Directions for this task:
Nothing should appear in the answer except the lines below from the line containing "bieten und sich" through the line containing "Raccordement : 1", copied exactly, with pictures left out.

(Data listing begins)

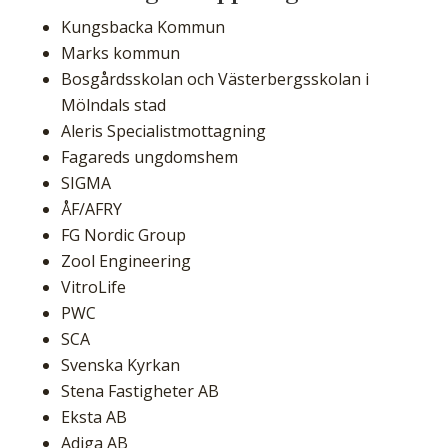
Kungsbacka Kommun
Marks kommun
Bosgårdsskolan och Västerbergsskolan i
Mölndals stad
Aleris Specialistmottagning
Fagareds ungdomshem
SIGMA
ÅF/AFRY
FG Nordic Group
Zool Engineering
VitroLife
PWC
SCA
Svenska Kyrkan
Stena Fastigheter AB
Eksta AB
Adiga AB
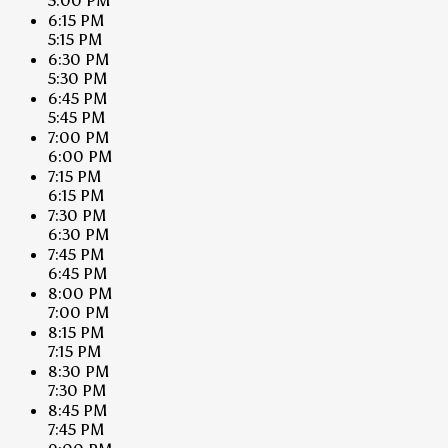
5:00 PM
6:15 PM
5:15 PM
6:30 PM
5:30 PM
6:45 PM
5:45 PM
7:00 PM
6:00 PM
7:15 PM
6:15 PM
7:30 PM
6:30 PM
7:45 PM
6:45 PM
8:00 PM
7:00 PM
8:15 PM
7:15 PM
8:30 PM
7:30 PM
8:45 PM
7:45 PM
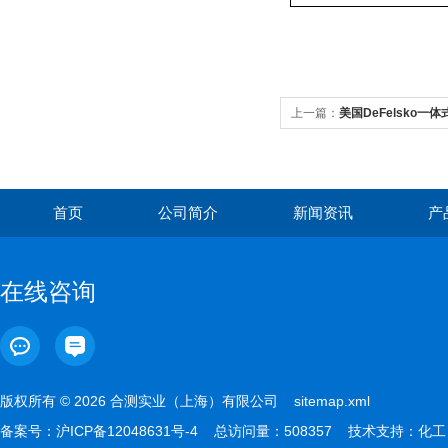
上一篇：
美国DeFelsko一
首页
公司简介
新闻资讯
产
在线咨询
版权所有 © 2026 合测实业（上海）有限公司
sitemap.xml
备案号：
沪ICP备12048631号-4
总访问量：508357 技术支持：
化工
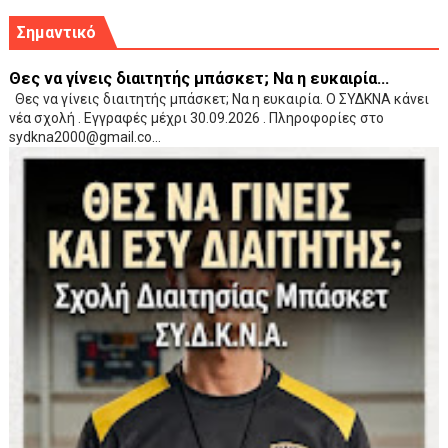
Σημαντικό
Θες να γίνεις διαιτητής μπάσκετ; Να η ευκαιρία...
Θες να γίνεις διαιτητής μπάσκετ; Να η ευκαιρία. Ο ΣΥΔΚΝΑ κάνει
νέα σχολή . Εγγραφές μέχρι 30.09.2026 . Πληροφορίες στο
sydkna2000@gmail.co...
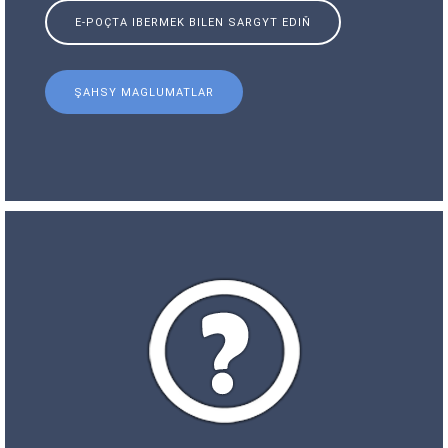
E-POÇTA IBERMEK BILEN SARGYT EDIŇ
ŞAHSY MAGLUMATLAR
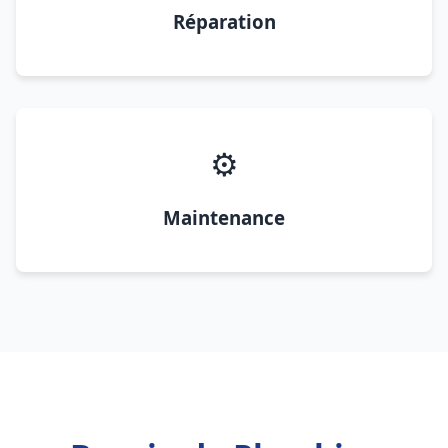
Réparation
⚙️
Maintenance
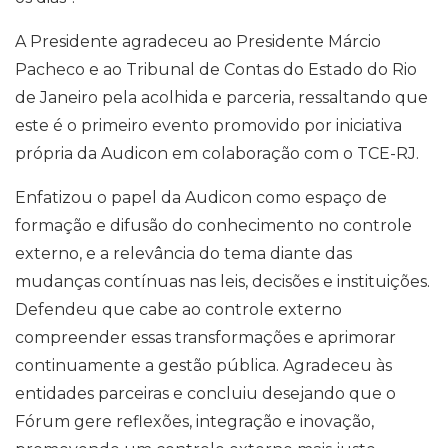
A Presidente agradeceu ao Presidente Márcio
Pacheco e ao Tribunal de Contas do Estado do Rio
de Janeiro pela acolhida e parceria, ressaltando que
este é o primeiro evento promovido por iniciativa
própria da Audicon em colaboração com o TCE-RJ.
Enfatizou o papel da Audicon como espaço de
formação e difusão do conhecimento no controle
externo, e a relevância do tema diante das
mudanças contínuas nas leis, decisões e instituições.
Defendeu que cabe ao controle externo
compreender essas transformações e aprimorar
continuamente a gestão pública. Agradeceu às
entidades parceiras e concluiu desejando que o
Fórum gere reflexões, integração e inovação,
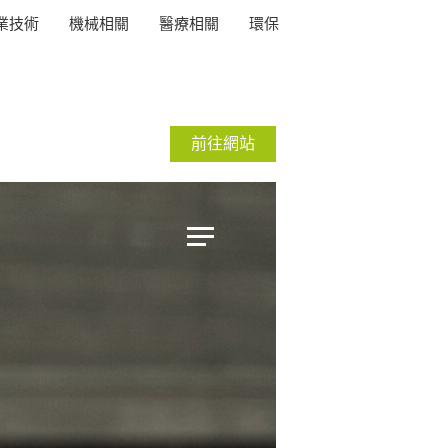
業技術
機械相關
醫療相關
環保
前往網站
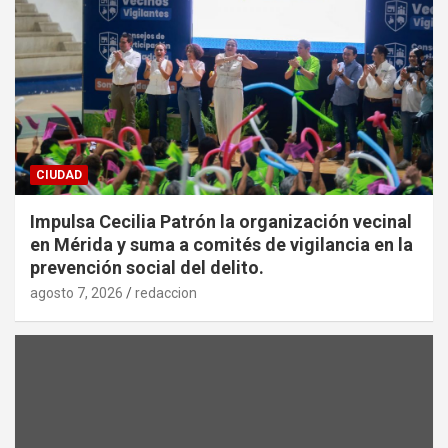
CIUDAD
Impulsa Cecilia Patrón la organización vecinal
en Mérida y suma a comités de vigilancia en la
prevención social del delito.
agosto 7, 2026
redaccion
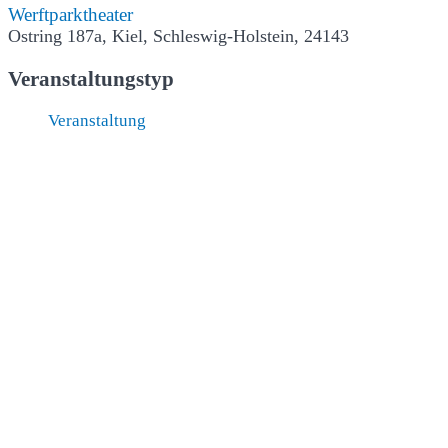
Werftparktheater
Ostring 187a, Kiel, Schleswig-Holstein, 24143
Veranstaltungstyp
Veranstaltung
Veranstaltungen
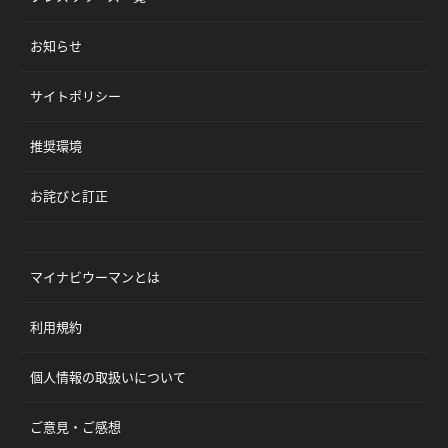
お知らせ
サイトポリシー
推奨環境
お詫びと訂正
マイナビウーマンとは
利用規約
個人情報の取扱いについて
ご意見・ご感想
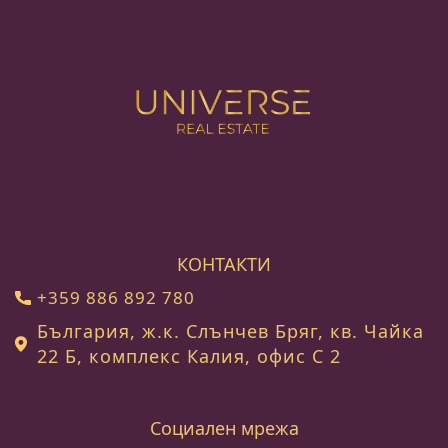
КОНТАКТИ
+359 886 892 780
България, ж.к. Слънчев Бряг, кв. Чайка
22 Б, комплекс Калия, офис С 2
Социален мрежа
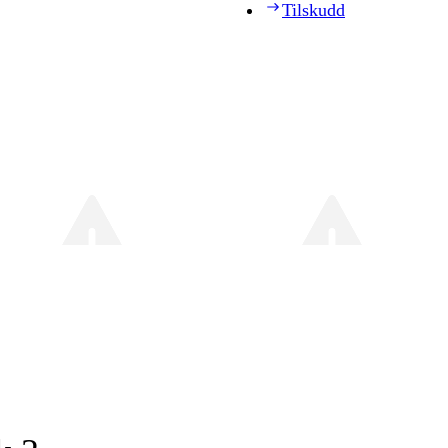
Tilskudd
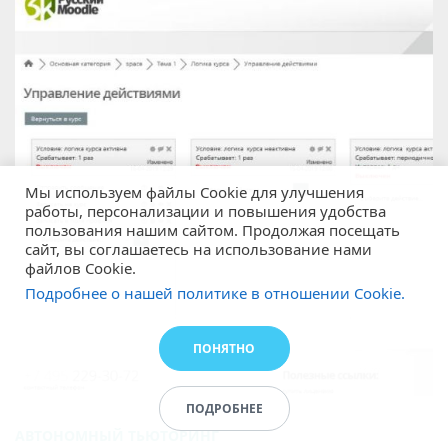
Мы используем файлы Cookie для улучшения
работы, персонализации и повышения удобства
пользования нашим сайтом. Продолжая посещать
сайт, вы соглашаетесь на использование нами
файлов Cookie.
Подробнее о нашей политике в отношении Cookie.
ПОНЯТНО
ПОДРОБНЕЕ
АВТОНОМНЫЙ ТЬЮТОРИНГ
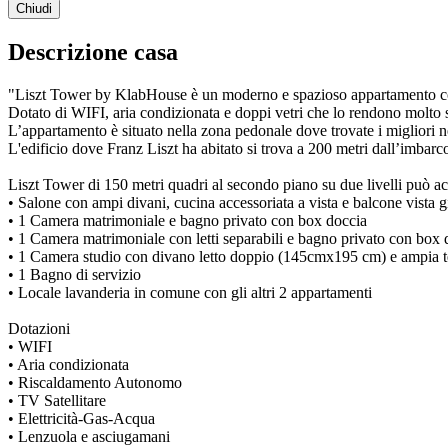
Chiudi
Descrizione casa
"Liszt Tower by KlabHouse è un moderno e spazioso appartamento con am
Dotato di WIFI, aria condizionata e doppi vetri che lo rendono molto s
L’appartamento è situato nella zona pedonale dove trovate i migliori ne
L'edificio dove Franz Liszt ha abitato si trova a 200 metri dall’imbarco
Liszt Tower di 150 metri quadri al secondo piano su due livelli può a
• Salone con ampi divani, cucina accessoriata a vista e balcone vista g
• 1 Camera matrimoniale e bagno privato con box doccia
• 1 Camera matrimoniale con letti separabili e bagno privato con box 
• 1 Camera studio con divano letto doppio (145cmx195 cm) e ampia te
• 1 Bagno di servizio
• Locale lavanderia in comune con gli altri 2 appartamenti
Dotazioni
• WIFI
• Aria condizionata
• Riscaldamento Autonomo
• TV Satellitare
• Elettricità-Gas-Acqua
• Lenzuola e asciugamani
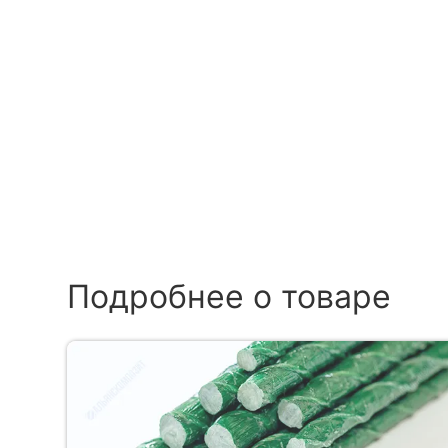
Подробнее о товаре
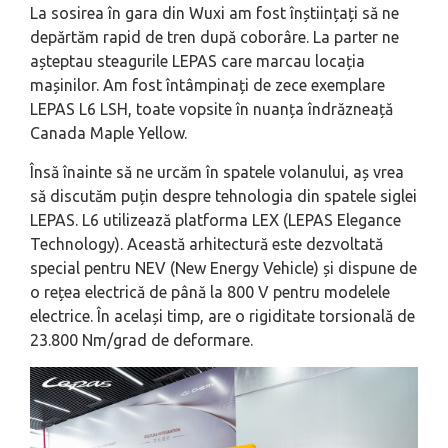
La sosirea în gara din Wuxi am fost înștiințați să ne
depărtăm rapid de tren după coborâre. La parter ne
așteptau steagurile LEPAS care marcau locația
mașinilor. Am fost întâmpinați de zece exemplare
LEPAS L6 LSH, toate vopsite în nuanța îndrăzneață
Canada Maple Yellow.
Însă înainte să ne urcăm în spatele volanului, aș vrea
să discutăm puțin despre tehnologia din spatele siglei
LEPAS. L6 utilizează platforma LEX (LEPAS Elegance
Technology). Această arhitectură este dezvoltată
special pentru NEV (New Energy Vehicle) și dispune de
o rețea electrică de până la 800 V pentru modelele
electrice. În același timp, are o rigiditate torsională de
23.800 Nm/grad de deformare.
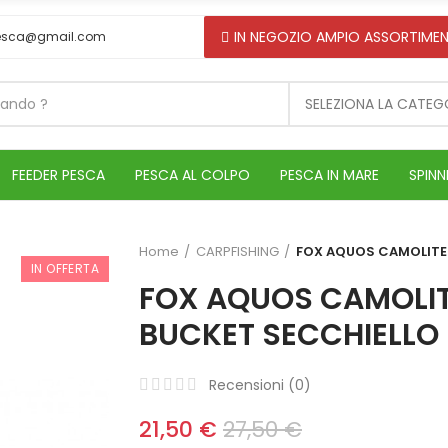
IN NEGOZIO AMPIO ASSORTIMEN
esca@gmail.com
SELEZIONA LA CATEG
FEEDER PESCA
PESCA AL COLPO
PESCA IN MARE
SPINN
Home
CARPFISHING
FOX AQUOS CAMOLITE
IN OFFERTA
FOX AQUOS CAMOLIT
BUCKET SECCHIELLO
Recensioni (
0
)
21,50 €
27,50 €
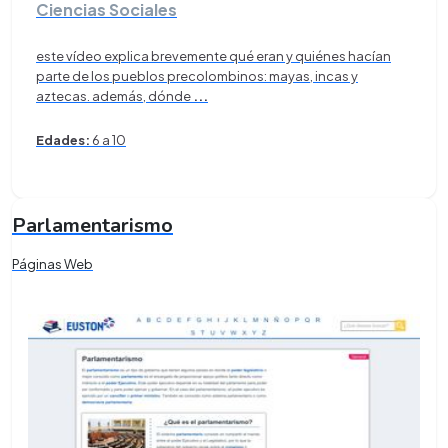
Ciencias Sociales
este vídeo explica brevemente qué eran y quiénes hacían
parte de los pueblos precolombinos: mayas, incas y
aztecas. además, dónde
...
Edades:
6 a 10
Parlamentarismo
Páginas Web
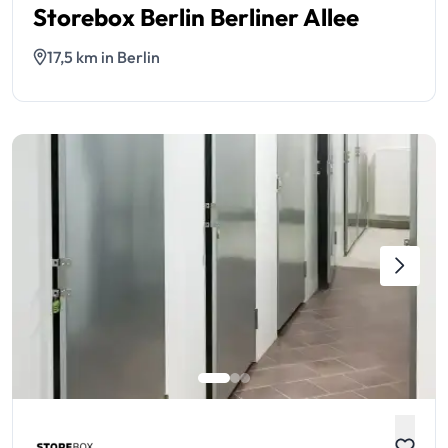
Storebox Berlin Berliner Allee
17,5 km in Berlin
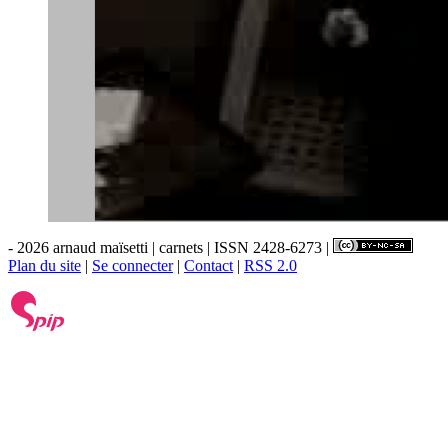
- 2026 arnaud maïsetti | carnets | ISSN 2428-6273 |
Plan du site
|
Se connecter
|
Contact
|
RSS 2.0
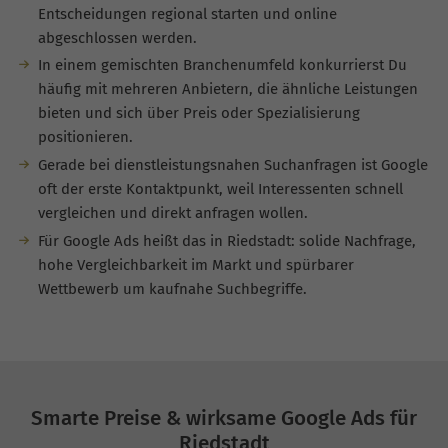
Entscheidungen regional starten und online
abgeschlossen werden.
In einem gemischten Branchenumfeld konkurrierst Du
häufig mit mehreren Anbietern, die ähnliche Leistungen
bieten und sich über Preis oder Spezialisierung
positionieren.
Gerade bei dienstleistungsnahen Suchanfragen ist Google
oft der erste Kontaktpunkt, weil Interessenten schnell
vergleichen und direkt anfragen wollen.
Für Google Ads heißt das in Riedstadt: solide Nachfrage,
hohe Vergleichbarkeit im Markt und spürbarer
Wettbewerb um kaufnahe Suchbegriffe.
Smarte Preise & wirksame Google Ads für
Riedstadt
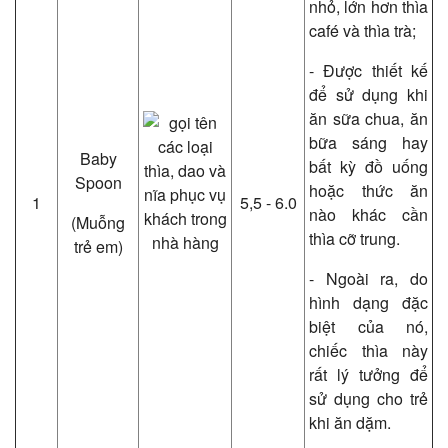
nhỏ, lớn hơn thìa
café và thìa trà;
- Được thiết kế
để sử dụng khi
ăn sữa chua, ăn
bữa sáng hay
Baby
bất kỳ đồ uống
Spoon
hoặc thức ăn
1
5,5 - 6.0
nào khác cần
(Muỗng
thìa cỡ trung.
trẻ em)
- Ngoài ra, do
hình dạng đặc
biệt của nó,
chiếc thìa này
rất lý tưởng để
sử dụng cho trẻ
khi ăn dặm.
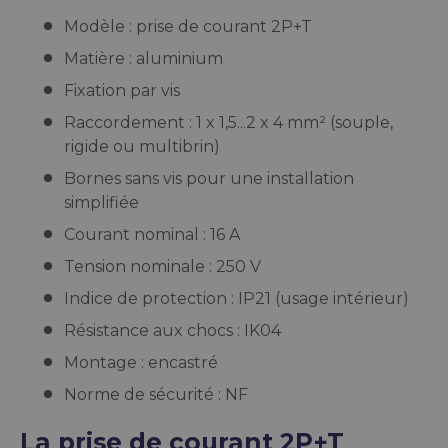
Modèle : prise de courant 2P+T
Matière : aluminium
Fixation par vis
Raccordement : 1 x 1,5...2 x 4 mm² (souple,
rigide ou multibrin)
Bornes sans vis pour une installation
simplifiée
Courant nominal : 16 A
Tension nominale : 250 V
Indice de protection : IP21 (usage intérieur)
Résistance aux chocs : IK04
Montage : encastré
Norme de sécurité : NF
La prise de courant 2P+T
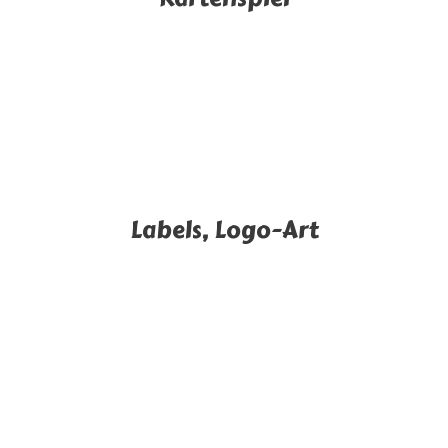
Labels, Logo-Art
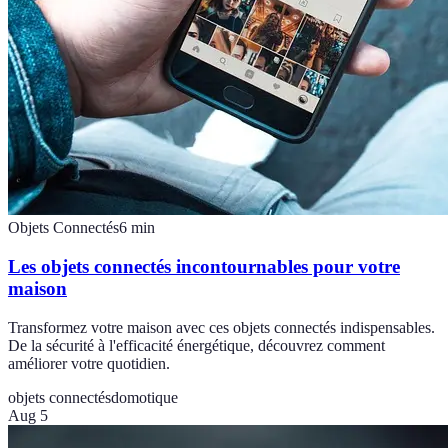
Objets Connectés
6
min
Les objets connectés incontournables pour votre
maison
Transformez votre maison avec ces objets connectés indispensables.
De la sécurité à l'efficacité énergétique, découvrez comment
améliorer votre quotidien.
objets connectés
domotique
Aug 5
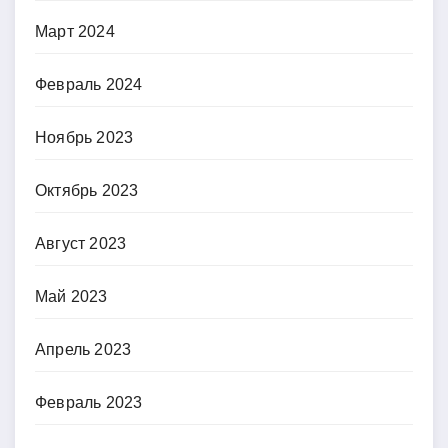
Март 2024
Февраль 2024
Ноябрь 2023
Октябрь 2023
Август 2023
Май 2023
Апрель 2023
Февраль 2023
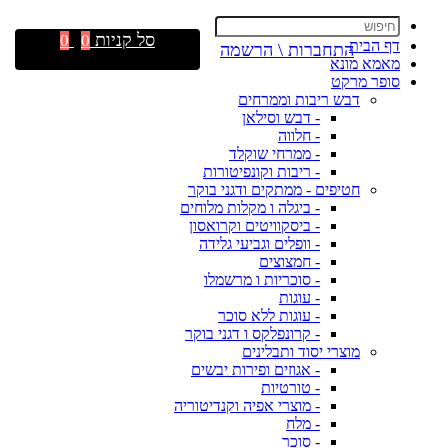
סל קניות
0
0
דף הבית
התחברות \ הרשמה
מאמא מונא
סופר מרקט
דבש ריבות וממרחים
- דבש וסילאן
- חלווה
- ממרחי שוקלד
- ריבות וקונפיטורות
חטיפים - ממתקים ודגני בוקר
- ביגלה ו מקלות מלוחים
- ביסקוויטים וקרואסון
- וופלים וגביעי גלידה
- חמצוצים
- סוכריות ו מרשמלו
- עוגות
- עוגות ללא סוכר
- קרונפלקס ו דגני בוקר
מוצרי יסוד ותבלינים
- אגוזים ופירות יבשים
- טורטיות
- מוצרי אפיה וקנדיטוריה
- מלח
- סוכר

(Data listing ends)

Task answer:
bieten und sich über Preis oder Spezialisierung
positionieren.
Gerade bei dienstleistungsnahen Suchanfragen ist Google
oft der erste Kontaktpunkt, weil Interessenten schnell
vergleichen und direkt anfragen wollen.
Für Google Ads heißt das in Riedstadt: solide Nachfrage,
hohe Vergleichbarkeit im Markt und spürbarer
Wettbewerb um kaufnahe Suchbegriffe.
Smarte Preise & wirksame Google Ads für
Riedstadt
nhỏ, lớn hơn thìa
café và thìa trà;
- Được thiết kế
để sử dụng khi
ăn sữa chua, ăn
bữa sáng hay
Baby
bất kỳ đồ uống
Spoon
hoặc thức ăn
1
5,5 - 6.0
nào khác cần
(Muỗng
thìa cỡ trung.
trẻ em)
- Ngoài ra, do
hình dạng đặc
biệt của nó,
chiếc thìa này
rất lý tưởng để
sử dụng cho trẻ
khi ăn dặm.
Modèle : prise de courant 2P+T
Matière : aluminium
Fixation par vis
Raccordement : 1 x 1,5...2 x 4 mm² (souple,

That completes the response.